We may become aware that our problems/pleasures are self-generated and subjective, but since we are the subject, they are real.

So what good is this knowledge, that our problems/pleasures will disappear in the twinkling of an eye once we don't exist on this plane?

Well, for me, coming out of anesthesia and realizing with a start that I had not existed for a time--that there had been no "me" to exist--was liberating. It's a reminder that though my personal history, my likes and dislikes are real (the recovery-room nurse really did make me feel even worse than I already felt), and I should of course attend to them (slash her tires? meditate on her reality?), I don't have to clutch onto them as some hard-and-fast, ultimate reality, but could instead float more lightly in the ebb and flow of a shifting reality.

Rather than being like a piece of land I have to stake out and defend, reality seems more like a light show--something flickering and changing all the time. Sometimes I interpret it as beautiful, sometimes frightening, but at any rate, one day, the light switch will flick off.
And that'll be that.

When that time comes, please hire a troupe of terriers to attend me to my final resting place. Or don't, if you don't want. Either way, really, not a problem--I won't be there.

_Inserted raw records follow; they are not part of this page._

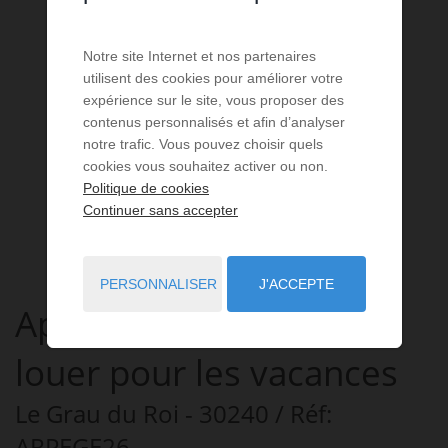
Notre site Internet et nos partenaires
utilisent des cookies pour améliorer votre
expérience sur le site, vous proposer des
contenus personnalisés et afin d’analyser
notre trafic. Vous pouvez choisir quels
cookies vous souhaitez activer ou non.
Politique de cookies
Continuer sans accepter
PERSONNALISER
J'ACCEPTE
Appartement
5 pièces
à
louer pour les vacances
Le Grau du Roi
- 30240
/ Réf:
ARPEGE26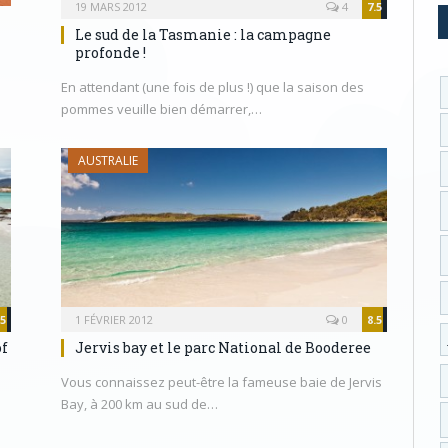
19 MARS 2012
4
7.5
Le sud de la Tasmanie : la campagne
profonde !
En attendant (une fois de plus !) que la saison des
pommes veuille bien démarrer,…
AUSTRALIE
.5
1 FÉVRIER 2012
0
8.5
of
Jervis bay et le parc National de Booderee
Vous connaissez peut-être la fameuse baie de Jervis
Bay, à 200 km au sud de…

While my spirit molecules still feel a bit jangled, this brush with nothingness was bizarrely and incredibly comforting. If I don't have to hold on to my reality so hard, I can open my hands, relax, and breathe.
At least until I start to worry, Does breathing deeply make me look fat?

7 comments:

Krista Kennedy said...

Larry McMurtrey has a long essay on this very topic in Walter Benjamin At The Dairy Queen. He experienced a much more dramatic version of what you describe after his heart surgery.

fresca said...

What? You mean a postop nurse SHOOK his bed? That would be dramatically worse!
Naw--I know what you mean--thanks for the tip, Krista. I'll look for the McMurtrey book. I've never read him.

Krista Kennedy said...

I love McMurtrey's essays, but have never had the slightest curiosity about his fiction.

And now that I think of it, there was also a lot of media theorizing about the changes in Clinton's temperament after his heart surgery. And my dad underwent a really interesting transformation after his first round of heart attacks and surgeries about 15 years ago.

fresca said...

Interesting.
Did the changes take the form of feeling they could float more lightly on the play of reality? (Maybe we can talk about this offline.)

bink said...

I was remembering last night that the nurse who was listing off the drugs you were going to get in surgery said that one of the drugs would give you amnesia.

That would imply to me that your mind was aware and taking in a lot of what was going on around you, but the medical staff deem it too traumatic to remember, so they give you something to make you forget.

That would make your angry dreams make even more sense...maybe your brain is aware it has traumatic memories and is frustrated at not being able to recall them.

fresca said...

Weird stuff, bink. I am definitely going to ask the doc about this when I go back for my check-up.
It does feel like my dreams are complaining about something I don't remember, but it could also be the brain telling stories based on my internal nighttime pains that aren't bad enough to wake me up.

Darwi said...

lol, love your comment about the shaking bed!

I did not have such worries after my surgery. To me all looked like dreamless sleep, and after it, no-one bump my bed. They did not wish to give me anything to drink, until I begged for half an hour. (They were right, the moment I took sip of juice I got terrible nausea.) And that was all.